▶ **INPUT**

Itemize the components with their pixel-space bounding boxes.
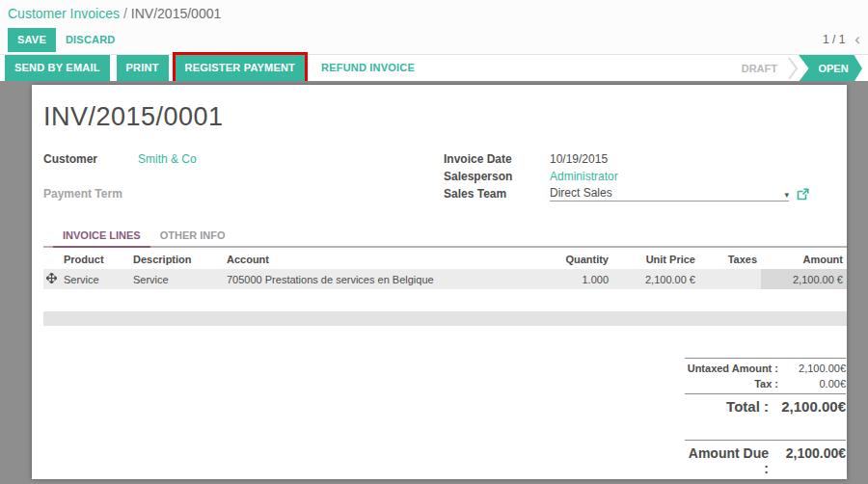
total-label: Total : [685, 398, 774, 415]
taxes-column-header: Taxes [699, 249, 761, 269]
tax-label: Tax : [685, 378, 784, 390]
spacer-row [43, 168, 444, 185]
total-row: Total : 2,100.00€ [685, 393, 846, 417]
status-draft[interactable]: DRAFT [728, 55, 787, 82]
breadcrumb-current: INV/2015/0001 [131, 6, 221, 21]
discard-button[interactable]: DISCARD [56, 28, 125, 52]
content-background: INV/2015/0001 Customer Smith & Co Paymen… [0, 81, 868, 484]
cell-description[interactable]: Service [129, 269, 223, 289]
salesperson-field-row: Salesperson Administrator [444, 168, 829, 185]
invoice-fields: Customer Smith & Co Payment Term Invoice… [43, 150, 847, 202]
salesperson-label: Salesperson [444, 170, 550, 183]
customer-value-link[interactable]: Smith & Co [138, 152, 197, 166]
payment-term-label: Payment Term [43, 187, 138, 201]
statusbar: DRAFT OPEN [728, 55, 868, 82]
untaxed-amount-label: Untaxed Amount : [685, 363, 784, 374]
chevron-down-icon[interactable]: ▾ [784, 190, 789, 200]
form-actions-row: SAVE DISCARD 1 / 1 ‹ [8, 27, 860, 52]
fields-left-column: Customer Smith & Co Payment Term [43, 150, 444, 202]
tax-value: 0.00€ [784, 378, 846, 390]
sales-team-label: Sales Team [444, 187, 550, 201]
customer-field-row: Customer Smith & Co [43, 150, 444, 168]
handle-column-header [43, 249, 60, 269]
amount-due-value: 2,100.00€ [774, 445, 846, 461]
untaxed-amount-row: Untaxed Amount : 2,100.00€ [685, 358, 846, 376]
drag-handle-icon[interactable] [43, 269, 60, 289]
amount-column-header: Amount [761, 249, 847, 269]
invoice-form-sheet: INV/2015/0001 Customer Smith & Co Paymen… [32, 85, 847, 479]
sales-team-field-row: Sales Team Direct Sales ▾ [444, 185, 829, 202]
untaxed-amount-value: 2,100.00€ [784, 363, 846, 374]
cell-account[interactable]: 705000 Prestations de services en Belgiq… [223, 269, 537, 289]
product-column-header: Product [60, 249, 129, 269]
cell-product[interactable]: Service [60, 269, 129, 289]
notebook: INVOICE LINES OTHER INFO Product Descrip… [43, 225, 847, 326]
account-column-header: Account [223, 249, 537, 269]
breadcrumb-separator: / [120, 6, 131, 21]
salesperson-value-link[interactable]: Administrator [550, 170, 618, 183]
pager: 1 / 1 ‹ [823, 33, 860, 46]
save-button[interactable]: SAVE [8, 28, 56, 52]
fields-right-column: Invoice Date 10/19/2015 Salesperson Admi… [444, 150, 829, 202]
external-link-icon[interactable] [797, 188, 809, 201]
sales-team-input[interactable]: Direct Sales ▾ [550, 186, 789, 202]
notebook-tabs: INVOICE LINES OTHER INFO [43, 225, 847, 248]
cell-taxes[interactable] [699, 269, 761, 289]
send-by-email-button[interactable]: SEND BY EMAIL [5, 55, 110, 81]
table-row[interactable]: Service Service 705000 Prestations de se… [43, 269, 847, 289]
totals-block: Untaxed Amount : 2,100.00€ Tax : 0.00€ T… [685, 358, 846, 478]
status-separator-chevron-icon [787, 55, 799, 82]
print-button[interactable]: PRINT [117, 55, 169, 81]
tax-row: Tax : 0.00€ [685, 376, 846, 391]
breadcrumb: Customer Invoices/INV/2015/0001 [8, 4, 860, 27]
cell-amount: 2,100.00 € [761, 269, 847, 289]
breadcrumb-parent-link[interactable]: Customer Invoices [8, 6, 120, 21]
description-column-header: Description [129, 249, 223, 269]
top-bar: Customer Invoices/INV/2015/0001 SAVE DIS… [0, 0, 868, 54]
amount-due-row: Amount Due : 2,100.00€ [685, 440, 846, 478]
invoice-date-label: Invoice Date [444, 152, 550, 166]
unit-price-column-header: Unit Price [612, 249, 699, 269]
pager-previous-icon[interactable]: ‹ [854, 34, 860, 45]
invoice-date-value: 10/19/2015 [550, 152, 608, 166]
refund-invoice-button[interactable]: REFUND INVOICE [312, 55, 424, 81]
customer-label: Customer [43, 152, 138, 166]
quantity-column-header: Quantity [537, 249, 612, 269]
pager-value: 1 / 1 [823, 33, 845, 46]
status-open-badge: OPEN [799, 55, 862, 82]
table-header-row: Product Description Account Quantity Uni… [43, 249, 847, 269]
cell-unit-price[interactable]: 2,100.00 € [612, 269, 699, 289]
sales-team-widget: Direct Sales ▾ [550, 186, 829, 202]
action-toolbar: SEND BY EMAIL PRINT REGISTER PAYMENT REF… [0, 54, 868, 81]
register-payment-button[interactable]: REGISTER PAYMENT [176, 55, 305, 81]
payment-term-field-row: Payment Term [43, 185, 444, 202]
invoice-lines-table: Product Description Account Quantity Uni… [43, 249, 847, 289]
invoice-date-field-row: Invoice Date 10/19/2015 [444, 150, 829, 168]
total-value: 2,100.00€ [774, 398, 846, 415]
invoice-title: INV/2015/0001 [43, 102, 847, 132]
status-open-label: OPEN [812, 63, 848, 74]
tab-invoice-lines[interactable]: INVOICE LINES [53, 225, 150, 248]
cell-quantity[interactable]: 1.000 [537, 269, 612, 289]
empty-list-row[interactable] [43, 311, 847, 326]
tab-other-info[interactable]: OTHER INFO [150, 225, 235, 248]
sales-team-value: Direct Sales [550, 186, 780, 200]
amount-due-label: Amount Due : [685, 445, 774, 476]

▶ **TASK TO COMPLETE**
Show all of the lines above in which "Prestations" is present.

▶ **TASK RESPONSE**
cell-account[interactable]: 705000 Prestations de services en Belgiq… [223, 269, 537, 289]
table-row[interactable]: Service Service 705000 Prestations de se… [43, 269, 847, 289]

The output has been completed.